◆ **WHAT TO WORK ON**:
Could you filter the records below down to the lines that include the word "safra"?

◆ **MATERIAL FOR THIS EXERCISE**:

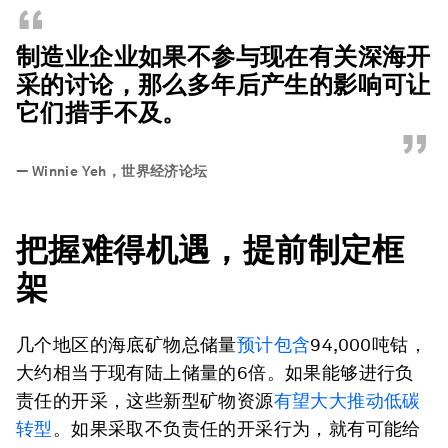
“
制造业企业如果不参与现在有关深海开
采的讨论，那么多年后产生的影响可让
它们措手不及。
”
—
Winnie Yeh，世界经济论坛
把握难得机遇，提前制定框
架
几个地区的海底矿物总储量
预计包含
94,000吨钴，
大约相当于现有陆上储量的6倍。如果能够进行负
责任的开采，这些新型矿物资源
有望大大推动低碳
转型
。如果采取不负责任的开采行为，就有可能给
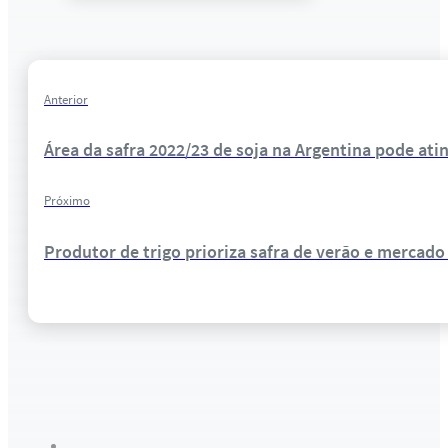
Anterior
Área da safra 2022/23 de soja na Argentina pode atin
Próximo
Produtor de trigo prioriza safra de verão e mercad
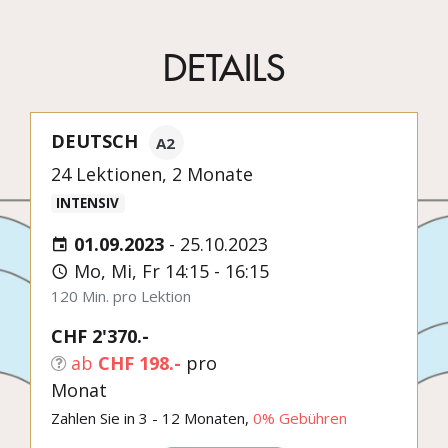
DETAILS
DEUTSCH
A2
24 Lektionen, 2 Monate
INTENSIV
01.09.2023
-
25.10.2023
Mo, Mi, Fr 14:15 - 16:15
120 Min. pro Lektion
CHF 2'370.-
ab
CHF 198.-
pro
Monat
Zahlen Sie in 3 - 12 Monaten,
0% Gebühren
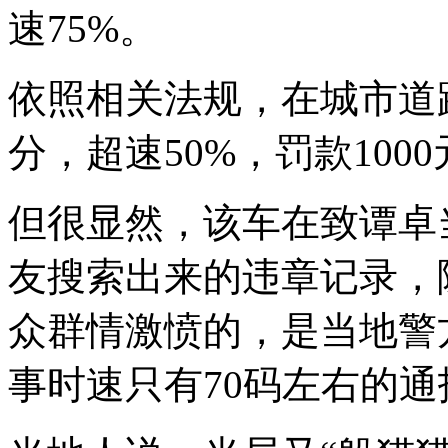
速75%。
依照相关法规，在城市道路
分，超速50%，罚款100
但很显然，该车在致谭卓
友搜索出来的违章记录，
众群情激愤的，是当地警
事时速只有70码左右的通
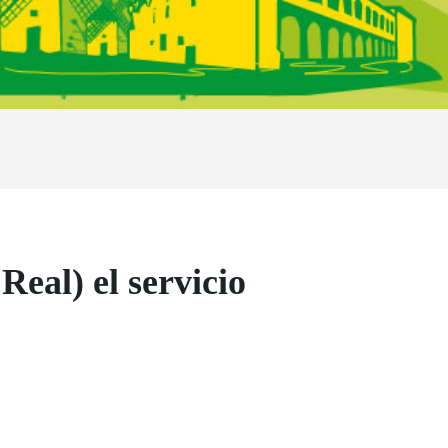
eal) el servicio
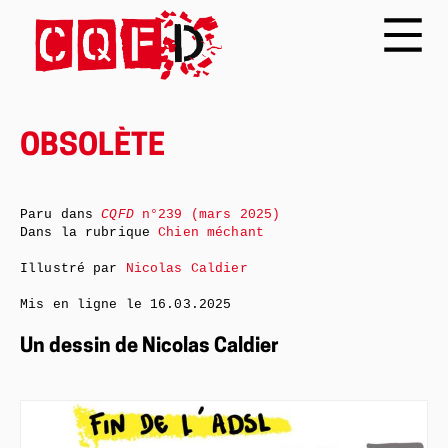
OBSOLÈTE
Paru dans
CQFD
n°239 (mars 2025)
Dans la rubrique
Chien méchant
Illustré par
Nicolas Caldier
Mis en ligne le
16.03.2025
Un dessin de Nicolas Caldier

◆ **FINAL ANSWER**:
Área da safra 2022/23 de soja na Argentina pode atin
Produtor de trigo prioriza safra de verão e mercad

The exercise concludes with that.